The object of this paper is to prepare a solution of meta toluene sulphonic acid, as probably obtained by Griffin, by the most promising of the investigated methods and to find an acceptable one for isolating the acid in the solid state. After a solution is obtained similar to that found by Griffin, (loc. cit.), the intention is to remove as much water as possible by distillation under diminished pressure and then to precipitate the acid by the method of Kastle, (Amer. Chem. J., Vol. 44, page 483), namely saturate the remaining solution with gaseous hydrochloric acid. It is hoped that in this way the solid acid may be obtained which can then be studied.

As has been proved by previous experimenters and discussed above, no direct method of sulphonating toluene will give any of the meta sulphonic acid. Therefore to get a compound containing a methyl group with a sulphonic acid group in the position meta to it some compound with these already in that position and containing some other group which can be replaced by hydrogen might be used, i.e. a disubstituted toluene. The two groups which can be readily replaced by hydrogen are the amino group and bromine, the former by the diazo reaction and the latter by treatment with metallic sodium; the easier of the two to prepare and replace is the amino group and this is the one made use of in this synthesis. This replacement has been widely studied (Amer. Chem. J., by Palmer 8, 243; Orndorff 9, 387; Graham 11, 319; Dashiell 15, 124; Metcalf 15, 301; Parks 15, 320; Shober 15, 379; Beeson 16, 244; and Dissertations by Weida, Cameron, and Chamberlain, all 1894.), and the various conditions affecting it determined. The foregoing investigators decomposed their diazo compounds with alcohols sometimes using certain substances to cause the alkoxy or hydrogen reactions to take place. Later investigators (Buchka, Berichte 23, 1628, St. Von Niemantowski, Ibid., 34, 3325 (1901), Ullman and Bieleck, Ibid., 34, 2174, and Bigelow, J. Amer.
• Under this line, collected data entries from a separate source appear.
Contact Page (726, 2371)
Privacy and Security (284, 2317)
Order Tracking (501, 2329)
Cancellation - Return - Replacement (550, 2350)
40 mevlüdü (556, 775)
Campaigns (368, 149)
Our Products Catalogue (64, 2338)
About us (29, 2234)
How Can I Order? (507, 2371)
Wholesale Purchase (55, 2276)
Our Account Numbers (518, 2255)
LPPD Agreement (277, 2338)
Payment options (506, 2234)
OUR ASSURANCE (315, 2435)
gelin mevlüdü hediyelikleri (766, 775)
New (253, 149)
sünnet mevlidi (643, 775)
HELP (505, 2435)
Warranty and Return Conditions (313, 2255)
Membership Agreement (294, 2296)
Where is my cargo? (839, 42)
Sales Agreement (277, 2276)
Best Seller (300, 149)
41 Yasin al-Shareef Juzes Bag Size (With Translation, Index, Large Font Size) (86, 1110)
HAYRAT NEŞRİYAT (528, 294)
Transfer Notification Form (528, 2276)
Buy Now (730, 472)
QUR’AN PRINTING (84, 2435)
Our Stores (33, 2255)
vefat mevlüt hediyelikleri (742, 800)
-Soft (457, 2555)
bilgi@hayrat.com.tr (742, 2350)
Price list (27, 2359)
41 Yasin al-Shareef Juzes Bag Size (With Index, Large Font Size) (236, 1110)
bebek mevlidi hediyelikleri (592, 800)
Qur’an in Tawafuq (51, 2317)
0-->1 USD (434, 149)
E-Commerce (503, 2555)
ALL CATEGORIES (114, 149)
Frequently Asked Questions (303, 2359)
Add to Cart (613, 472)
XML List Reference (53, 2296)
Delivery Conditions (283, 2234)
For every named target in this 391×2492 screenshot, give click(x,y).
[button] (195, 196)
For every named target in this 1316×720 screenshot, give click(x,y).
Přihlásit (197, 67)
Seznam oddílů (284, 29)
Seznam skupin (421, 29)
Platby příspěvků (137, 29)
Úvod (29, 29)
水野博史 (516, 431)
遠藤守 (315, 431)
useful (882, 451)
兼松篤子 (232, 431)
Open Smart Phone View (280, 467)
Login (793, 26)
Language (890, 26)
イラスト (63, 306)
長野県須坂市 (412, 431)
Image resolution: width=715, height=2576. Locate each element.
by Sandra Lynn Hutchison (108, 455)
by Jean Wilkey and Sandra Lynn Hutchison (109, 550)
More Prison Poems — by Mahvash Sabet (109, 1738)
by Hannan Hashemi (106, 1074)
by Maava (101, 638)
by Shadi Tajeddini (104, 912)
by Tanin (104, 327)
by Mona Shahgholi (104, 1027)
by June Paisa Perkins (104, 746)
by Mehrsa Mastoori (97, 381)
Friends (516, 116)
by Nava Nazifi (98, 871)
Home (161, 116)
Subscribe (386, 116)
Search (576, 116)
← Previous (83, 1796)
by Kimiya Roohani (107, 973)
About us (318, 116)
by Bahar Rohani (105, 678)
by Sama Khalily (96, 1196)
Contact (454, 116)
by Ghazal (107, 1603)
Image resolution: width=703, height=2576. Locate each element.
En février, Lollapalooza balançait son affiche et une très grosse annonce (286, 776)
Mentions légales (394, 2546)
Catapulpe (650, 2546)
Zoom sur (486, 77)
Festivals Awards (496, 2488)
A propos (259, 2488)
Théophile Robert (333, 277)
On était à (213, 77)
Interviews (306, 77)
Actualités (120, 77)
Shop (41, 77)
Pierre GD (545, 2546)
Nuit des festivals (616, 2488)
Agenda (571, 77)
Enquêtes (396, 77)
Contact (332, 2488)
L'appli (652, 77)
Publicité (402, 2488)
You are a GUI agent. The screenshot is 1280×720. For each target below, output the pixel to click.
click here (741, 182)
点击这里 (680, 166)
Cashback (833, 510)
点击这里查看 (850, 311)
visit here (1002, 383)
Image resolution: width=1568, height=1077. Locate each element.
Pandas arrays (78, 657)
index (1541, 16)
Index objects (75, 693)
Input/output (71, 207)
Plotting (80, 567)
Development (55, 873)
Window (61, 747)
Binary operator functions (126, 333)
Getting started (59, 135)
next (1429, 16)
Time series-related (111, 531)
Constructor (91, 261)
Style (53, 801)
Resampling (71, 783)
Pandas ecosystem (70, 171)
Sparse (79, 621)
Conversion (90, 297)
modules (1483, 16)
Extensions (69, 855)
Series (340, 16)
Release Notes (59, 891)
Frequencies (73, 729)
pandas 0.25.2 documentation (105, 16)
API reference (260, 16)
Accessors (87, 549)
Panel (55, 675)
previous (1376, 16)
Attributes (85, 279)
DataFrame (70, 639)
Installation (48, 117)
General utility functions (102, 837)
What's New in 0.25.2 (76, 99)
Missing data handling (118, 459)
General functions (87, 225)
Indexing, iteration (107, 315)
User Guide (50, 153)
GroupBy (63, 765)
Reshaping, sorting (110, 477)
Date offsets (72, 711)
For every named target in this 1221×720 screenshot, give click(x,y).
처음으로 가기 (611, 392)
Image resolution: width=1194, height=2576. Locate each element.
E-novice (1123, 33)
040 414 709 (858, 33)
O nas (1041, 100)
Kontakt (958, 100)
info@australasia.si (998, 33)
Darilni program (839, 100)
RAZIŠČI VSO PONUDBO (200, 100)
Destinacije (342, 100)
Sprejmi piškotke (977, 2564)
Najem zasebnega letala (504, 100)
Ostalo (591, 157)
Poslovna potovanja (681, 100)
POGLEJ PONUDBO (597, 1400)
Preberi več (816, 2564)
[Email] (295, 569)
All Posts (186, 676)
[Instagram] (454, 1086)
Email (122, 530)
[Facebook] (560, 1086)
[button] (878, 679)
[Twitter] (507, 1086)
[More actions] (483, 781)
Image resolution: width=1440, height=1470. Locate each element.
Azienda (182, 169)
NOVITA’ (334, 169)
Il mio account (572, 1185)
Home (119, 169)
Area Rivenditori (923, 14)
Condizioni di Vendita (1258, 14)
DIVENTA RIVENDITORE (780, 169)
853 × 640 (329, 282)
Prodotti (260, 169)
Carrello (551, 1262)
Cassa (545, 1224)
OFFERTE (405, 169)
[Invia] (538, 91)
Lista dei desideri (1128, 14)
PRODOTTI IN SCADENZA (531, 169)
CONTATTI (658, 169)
Chem. Soc., Vol. 41, 1566), have shown that this decomposition is greatly increased by the presence of copper powder. As the first method has been more extensively studied it was adopted in this case.

The action of methyl, ethyl, and n-propyl alcohols on diazo compounds has been well studied by the above authors, and it has been shown that the first two at ordinary pressures give the alkoxy reaction either in whole or in part; n-propyl alcohol gives the hydrogen reaction only. Also the first two give the hydrogen reaction in the presence of zinc dust or sodium carbonate, but in these cases form salts of the acid. On account of its rarity n-propyl alcohol was not used, but n-butyl alcohol which is available in large quantities and in a pure condition was employed. Recent advances in fermentation as applied to organic chemistry have made this substance easily obtainable as a byproduct in the production of acetone which was needed in large amounts during the late war. Its use was found to be successful; it boils at 117 and so can be easily distilled off after decomposition has been effected without a great increase in temperature above the boiling point of water, which increase Griffin (loc. cit.) showed to cause carbonization. For this reason i-amyl alcohol although available was not considered,—also higher alcohols because of this fact and because of their rarity.

Of the four amino toluene sulphonic acids theoretically possible in which the sulphonic acid group is in the meta position in reference to the methyl group only two are commonly known, No. 1, and No. 2.

Methods of preparing No. 1 and No. 2 were found but without details, so a method had to be worked out to obtain them easily and in good yield. After a little experimenting No. 1, or ortho toluidine sulphonic acid was readily obtained in good yield and in a fairly pure condition. No. 2, or para toluidine meta sulphonic acid was obtained in only a ten per cent yield and by means of a much more difficult method of procedure. The preparation of this acid was undertaken first and consumed a long time; Griffin did his work starting with this acid and I hoped to get as far as he did earlier. It was then available in the market as was the ortho toluidine sulphonic acid, but now neither are available.

The methods employed by earlier investigators when they wished to isolate their diazo compounds was to suspend the substance to be diazotized in alcohol, and then pass in nitrous fumes generated by dropping concentrated nitric acid onto arsenious oxide. The diazo compound from ortho toluidine sulphonic acid is so nearly insoluble in water that it was found possible to diazotize it in water suspension, and generate the nitrous fumes in the solution itself by adding a solution of sodium nitrite to the water suspension containing hydrochloric acid. After a short time the diazo compound separates out and can be filtered off, washed and dried. It is a very stable substance as compared with other diazo compounds. This method was worked out, there being no mention of it in the literature.